The chain saw-carved wooden bears are featured as decorations around the lake and sold at numerous gift shops. Cunningham works at Alpaca Advantage, a store in South Lake Tahoe offering chain saw-carved bears from six different carving artists. The store buys 100 to 150 bears at a time to sell to customers, Cunningham said.

“People like bears and it’s art, man – goes with the rustic cabin decor,” he said.

Each different carver shows a unique style, Cunningham said, with different shapes and sizes of bears coming from the various artists. The artists whose work is sold at Alpaca Advantage come from New Mexico, Northern and Southern California and the Tahoe area. The resulting bears vary in size from one foot to five feet and are made from different kinds of wood, Cunningham said.

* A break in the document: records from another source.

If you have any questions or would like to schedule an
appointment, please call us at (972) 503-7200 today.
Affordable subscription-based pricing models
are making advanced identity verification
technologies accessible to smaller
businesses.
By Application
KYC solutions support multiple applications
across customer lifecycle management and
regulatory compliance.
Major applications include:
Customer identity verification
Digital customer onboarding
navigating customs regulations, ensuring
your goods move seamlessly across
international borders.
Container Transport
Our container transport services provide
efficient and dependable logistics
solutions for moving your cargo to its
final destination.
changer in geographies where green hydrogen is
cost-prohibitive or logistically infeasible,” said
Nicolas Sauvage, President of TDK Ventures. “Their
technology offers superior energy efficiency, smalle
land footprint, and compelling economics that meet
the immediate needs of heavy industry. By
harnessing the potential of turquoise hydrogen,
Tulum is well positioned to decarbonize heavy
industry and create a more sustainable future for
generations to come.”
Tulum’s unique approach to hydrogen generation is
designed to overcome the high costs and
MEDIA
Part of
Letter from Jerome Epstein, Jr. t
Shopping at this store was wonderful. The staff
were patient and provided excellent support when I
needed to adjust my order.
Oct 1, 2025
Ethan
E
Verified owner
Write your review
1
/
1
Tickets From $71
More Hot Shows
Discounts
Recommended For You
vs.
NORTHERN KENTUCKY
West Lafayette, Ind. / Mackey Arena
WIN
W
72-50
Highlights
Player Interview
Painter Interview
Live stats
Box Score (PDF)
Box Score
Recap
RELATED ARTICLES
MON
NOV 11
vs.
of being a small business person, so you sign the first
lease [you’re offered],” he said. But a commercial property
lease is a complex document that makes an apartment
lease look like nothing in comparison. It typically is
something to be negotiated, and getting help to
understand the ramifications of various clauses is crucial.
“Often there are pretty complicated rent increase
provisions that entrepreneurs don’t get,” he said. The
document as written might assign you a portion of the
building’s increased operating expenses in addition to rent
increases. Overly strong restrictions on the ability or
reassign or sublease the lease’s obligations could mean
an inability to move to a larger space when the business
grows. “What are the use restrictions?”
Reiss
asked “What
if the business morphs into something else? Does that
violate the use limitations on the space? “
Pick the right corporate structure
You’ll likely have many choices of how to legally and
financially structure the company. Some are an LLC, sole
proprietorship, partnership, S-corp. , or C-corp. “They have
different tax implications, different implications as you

“In our store, we try to have diversity,” he said.

One of those artists is Jon King of South Lake Tahoe. King uses a chain saw to carve between 200 and 500 bears every year, selling them to stores and to individuals. He learned his technique several years ago and has perfected it since. He said he enjoys the excitement of carving bears and other animals. Later this year, King will be carving the wooden pole outside the Park Tahoe Inn on Highway 50 in South Lake Tahoe.

“I love it. I wouldn’t trade it for the world,” King said.

In Kings Beach, the Robin’s Nest also sells chain saw-carved bears. Owner Carolyn Nixon said the challenge of creating art with a rough tool like a chain saw makes the bear carvings such a special treasure.

“This just seems like such an art, to take a big chain saw and make something,” she said. “I just wish we had more people around who did it.”

The wilderness around the lake and the presence of numerous bears in Tahoe add to the popularity of the creations, Nixon said.

“We love our bears around here,” she said. “They just fascinate me.”

King agreed.

“You know, people come up here to see the bears around the lake,” he said. “It’s got the wilderness appeal to it.”

For the artists, the chain saw turns into an extension of themselves, Cunningham said. He said the artists move quickly and aggressively while shaping the sculptures with the saw.

“The chain saw, it’s like a lightsaber. It’s like an extension of themselves,” Cunningham said.

Ron Ramsey of Carved by Ramsey has done carvings of many types since 1973. He began working on chain saw-carved bears in 1995 when he saw some in a studio in Kings Beach. He completes 10 to 12 custom chain saw-carved bears each year out of his studio in Grass Valley.

“I think they really fit well with the mountain atmosphere,” Ramsey said. “People view them almost as a mascot for the Tahoe area.”